General Counsel Gerard Solis wrote in the email to the DEO on Aug. 23 that Florida may not have a law banning the access of public accommodations for transgender individuals, but neither does it have one that includes protection against gender identity discrimination.
“There are no federal or State of Florida anti-discrimination laws that explicitly recognize transgender status as a particular category,” the email said. “There are no federal or State of Florida anti-discrimination laws that explicitly prohibit discrimination in employment on the basis of … gender expression or gender identity.
However, some states and municipalities, like the City of Tampa, do explicitly provide these protections. Among the entities that do provide protections, there are not always uniform definitions as to who is protected and under what circumstances the protections apply,” the email said.
Solis said in a separate email to The Oracle that while the DEO is responsible for amending this policy, community input is also necessary before changes can be made.
“I do not mean to imply that DEO is solely or exclusively responsible for policies in this area … The actual content and scope of DEO policies is routinely the product of extended input and comment by the USF community, to include faculty, students, staff, administration and community stakeholders, where appropriate,” he said.
Ted Williams, assistant vice president of the DEO, said he has heard little “hue and cry” in the department for a need to protect gender identity.
To amend the policy would take at least six months, he said. It would require eight levels of approval including by the Office of the President, before it could be put forth by the General Counsel.
Williams said the most recent time the anti-discrimination policy was amended was in 2010 at the direction of Rascoe, who urged the DEO to add “genetic information” as a protected category.
The “Rights of the Others”
Williams said he is not averse to adding gender identity as a protected clause.
“Discrimination in any form is unacceptable,” he said.
The issue, however, is something he said is “a double-edged sword.”
“Let’s say an individual is transitioning,” he said. “He or she has their right. Now, there are individuals who may be heterosexual and one of a given gender. We must understand they have their rights too. We don’t want to tread on the rights of one group to facilitate or bring to fruition the rights of the others.”
When the Tampa City Council voted 5-1 to add gender identity as a protected category, Councilman Charlie Miranda was the only vote against the measure.
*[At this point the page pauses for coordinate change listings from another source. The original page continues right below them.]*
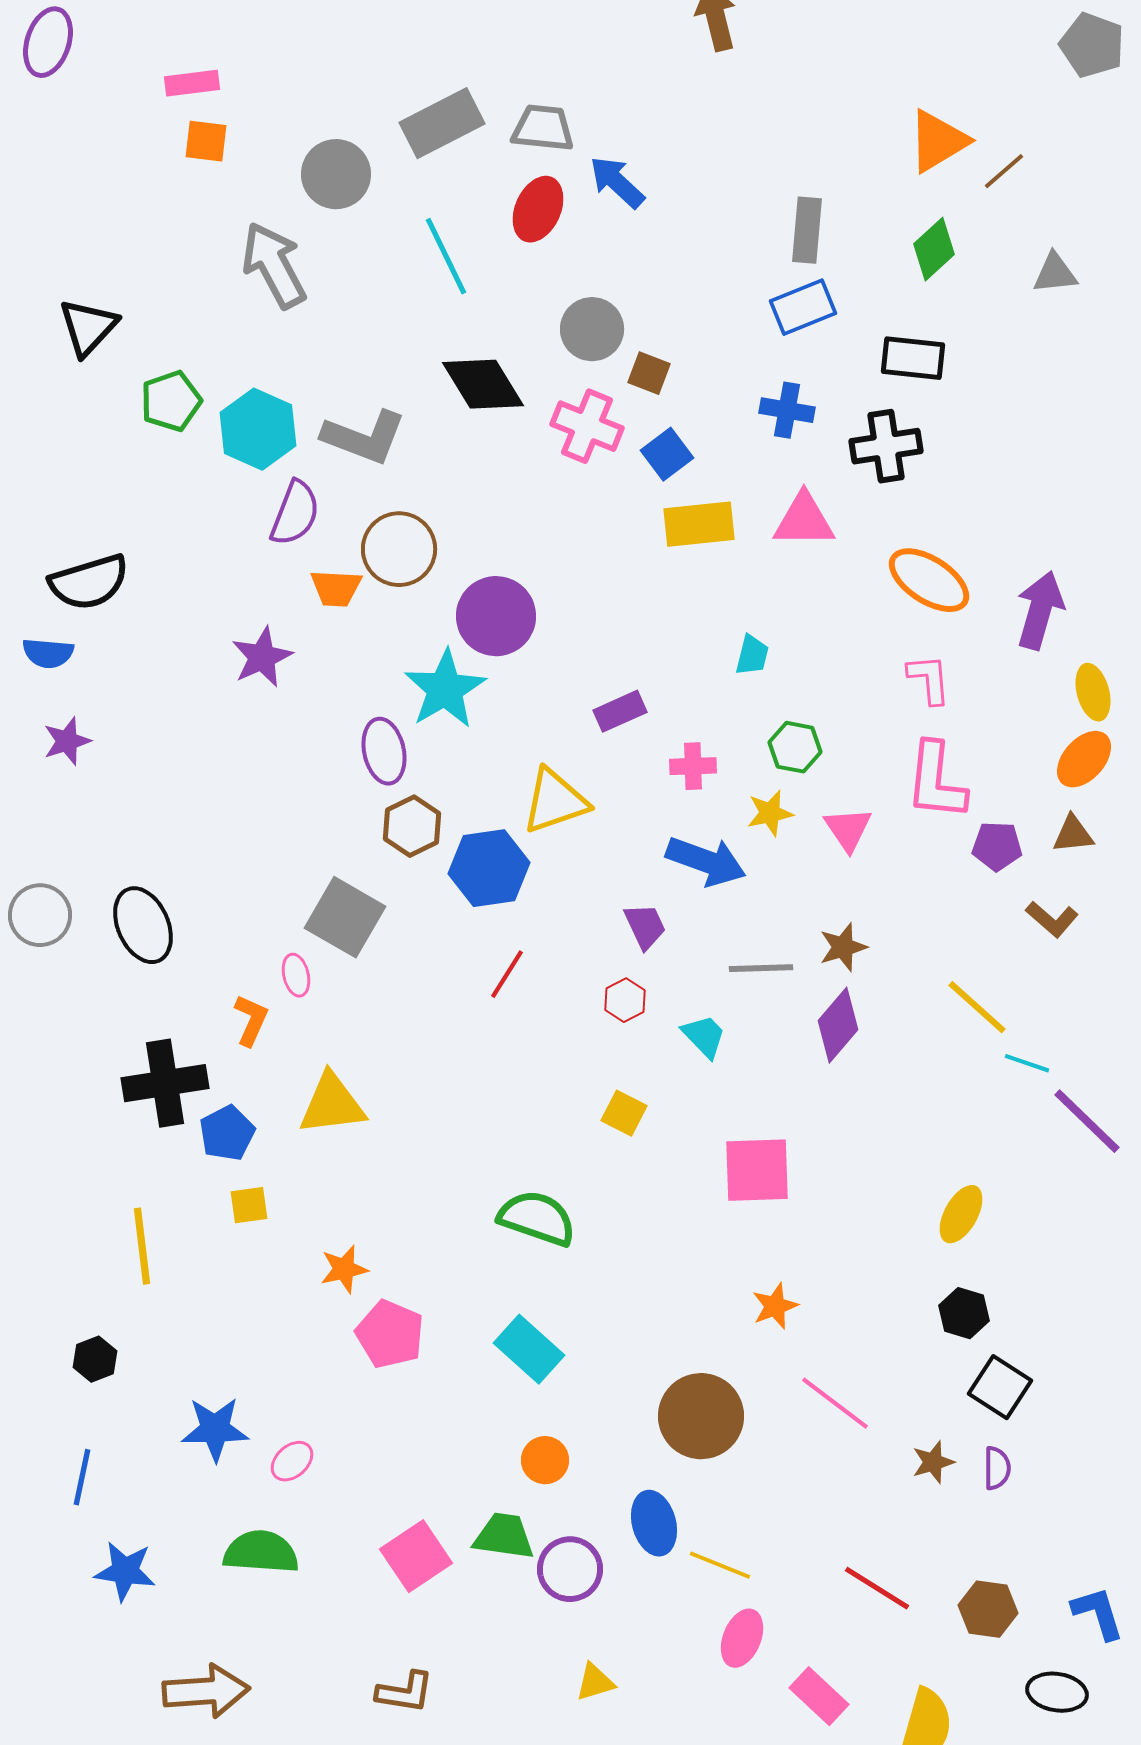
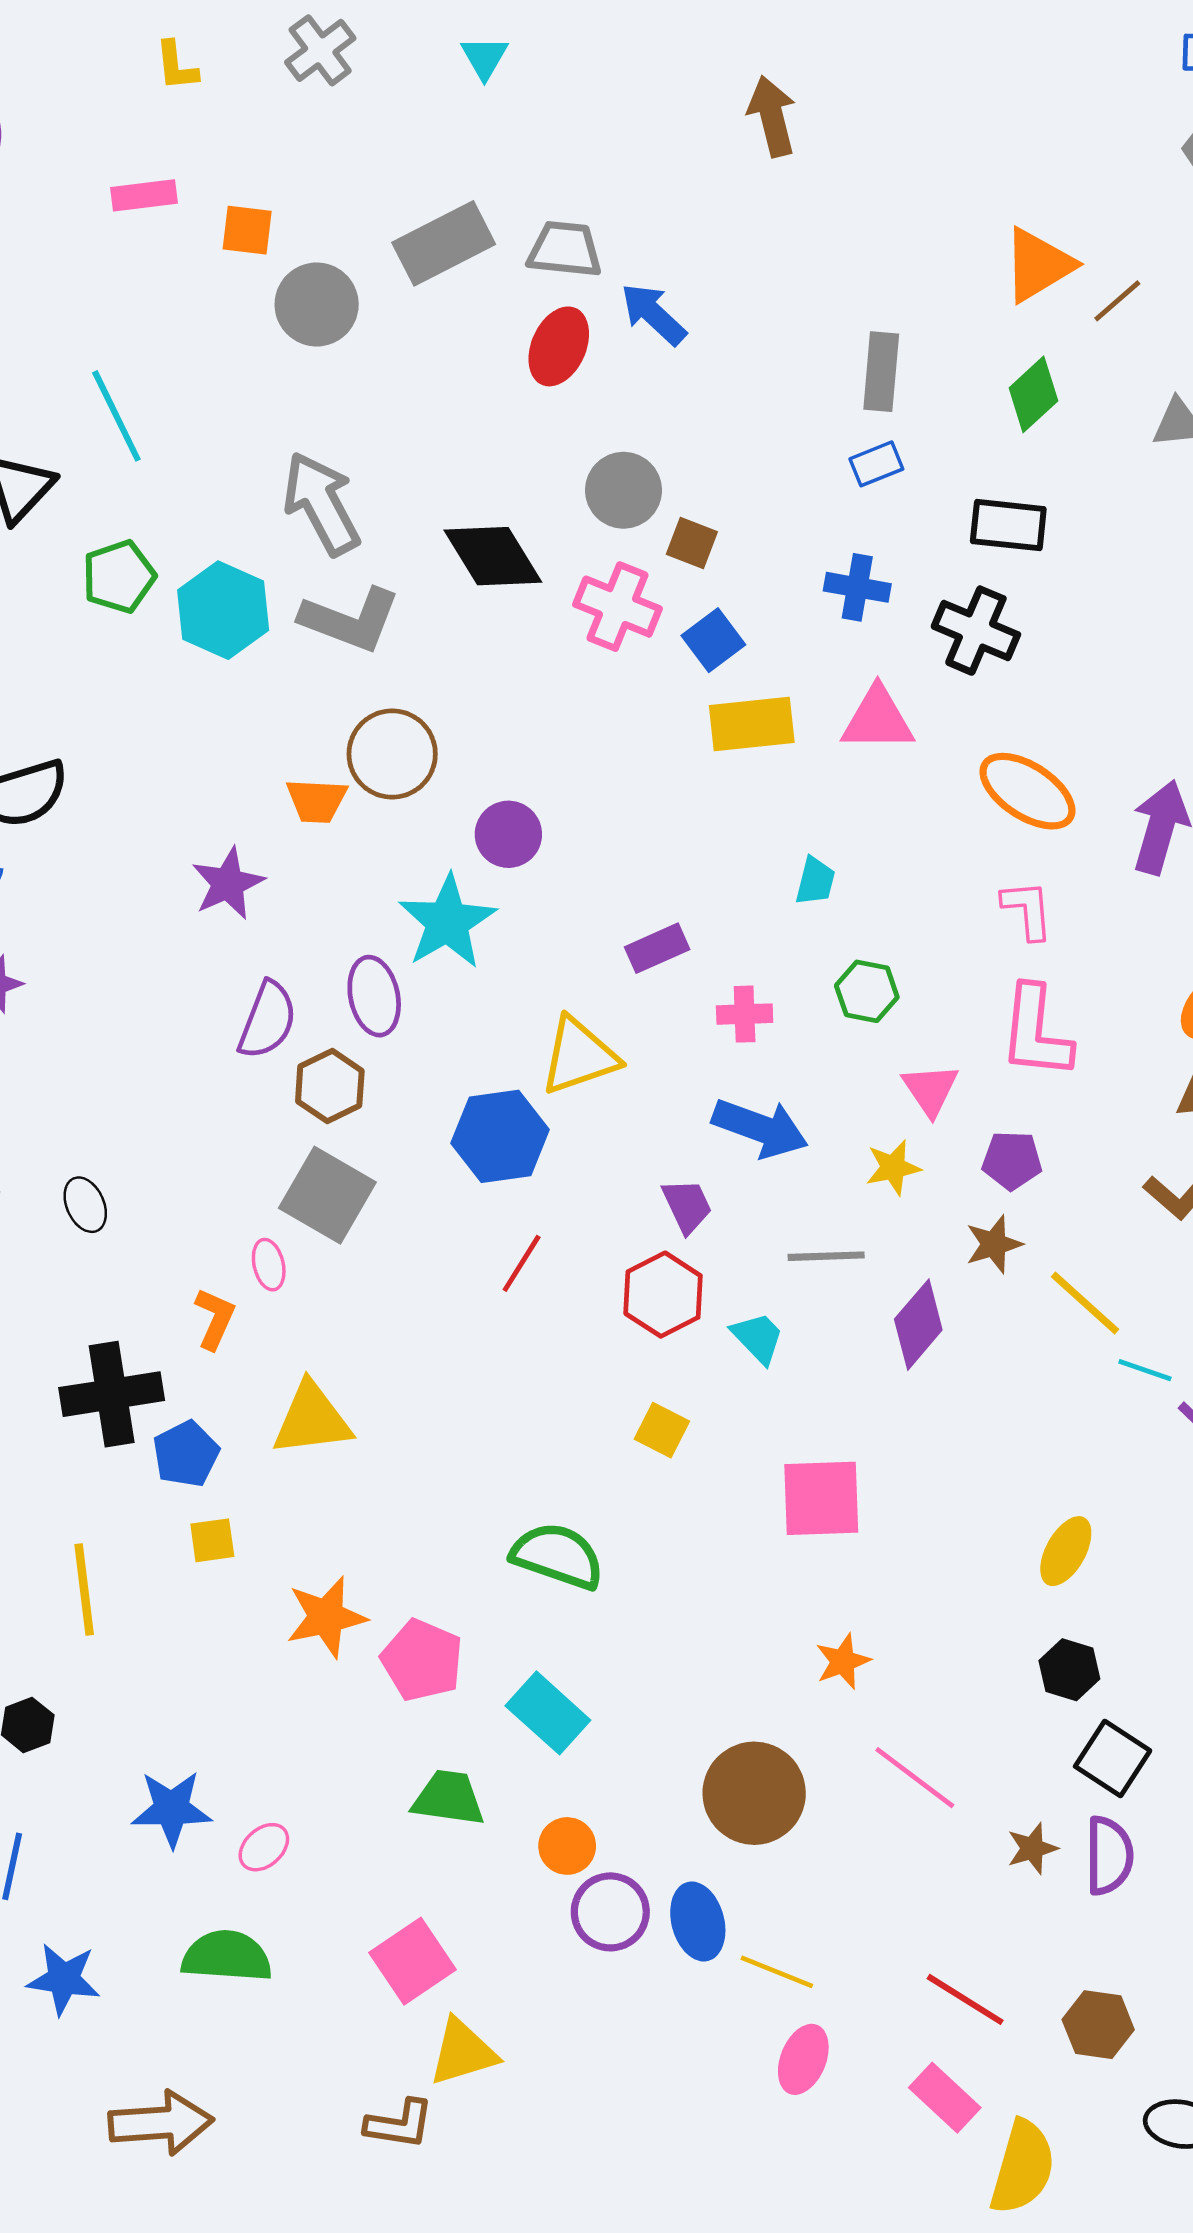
orange square: (206, 141) -> (247, 230), moved
cyan line: (446, 256) -> (116, 416), moved
gray arrow: (274, 265) -> (321, 503), moved
blue rectangle: (803, 307) -> (876, 464), size x0.7
black cross: (886, 446) -> (976, 631), turned 32
purple semicircle: (295, 513) -> (267, 1020), moved
purple circle: (496, 616) -> (508, 834), size x0.7
yellow star: (770, 813) -> (893, 1168), moved
brown hexagon: (412, 826) -> (330, 1086), moved
purple pentagon: (997, 846) -> (1012, 1160), moved
black ellipse: (143, 925) -> (85, 1205), size x0.6
brown star: (843, 947) -> (994, 1244), moved
red hexagon: (625, 1000) -> (663, 1295), size x1.6
orange star: (344, 1269) -> (326, 1617), size x1.4
pink pentagon: (390, 1334) -> (422, 1660), moved
purple semicircle: (997, 1468) -> (1109, 1856), size x1.5
green trapezoid: (504, 1536) -> (448, 1798), moved
purple circle: (570, 1569) -> (610, 1912), moved
yellow triangle: (595, 1682) -> (463, 2052), moved, size x1.5
pink rectangle: (819, 1696) -> (945, 2098), moved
Miranda, who was recently hospitalized, was unable to comment, but his legislative aide Mary Bryan said Miranda was concerned of “those who would come to work one day as one gender and a different gender the next.”
Shelbi Day, a staff attorney for the American Civil Liberties Union of Florida, said it is essential for universities to protect everyone in their anti-discrimination policies.
“It’s extremely important for policies to be inclusive and enumerate a list that includes the protection of gender expression and gender identity,” she said. “It needs to be a written policy. Policies set the perception, and it’s important that all faculty, staff and students feel protected.”
Williams said the desire to add gender identity to the anti-discrimination policy would have to be expressed by the USF community.
“It’s a matter of what is the will of the majority of a community, as it relates to a given issue,” he said. “We do not live in a utopian society, where all perspectives can be met. Are we there yet? No, but we’re getting there.”
Cardwell said the right to use the bathroom without being harassed is one that can’t wait for the consent of others.
“I would just like to be able to use the women’s restroom just like anybody else,” she said. “I just want to be treated like anyone else – with respect and consideration.”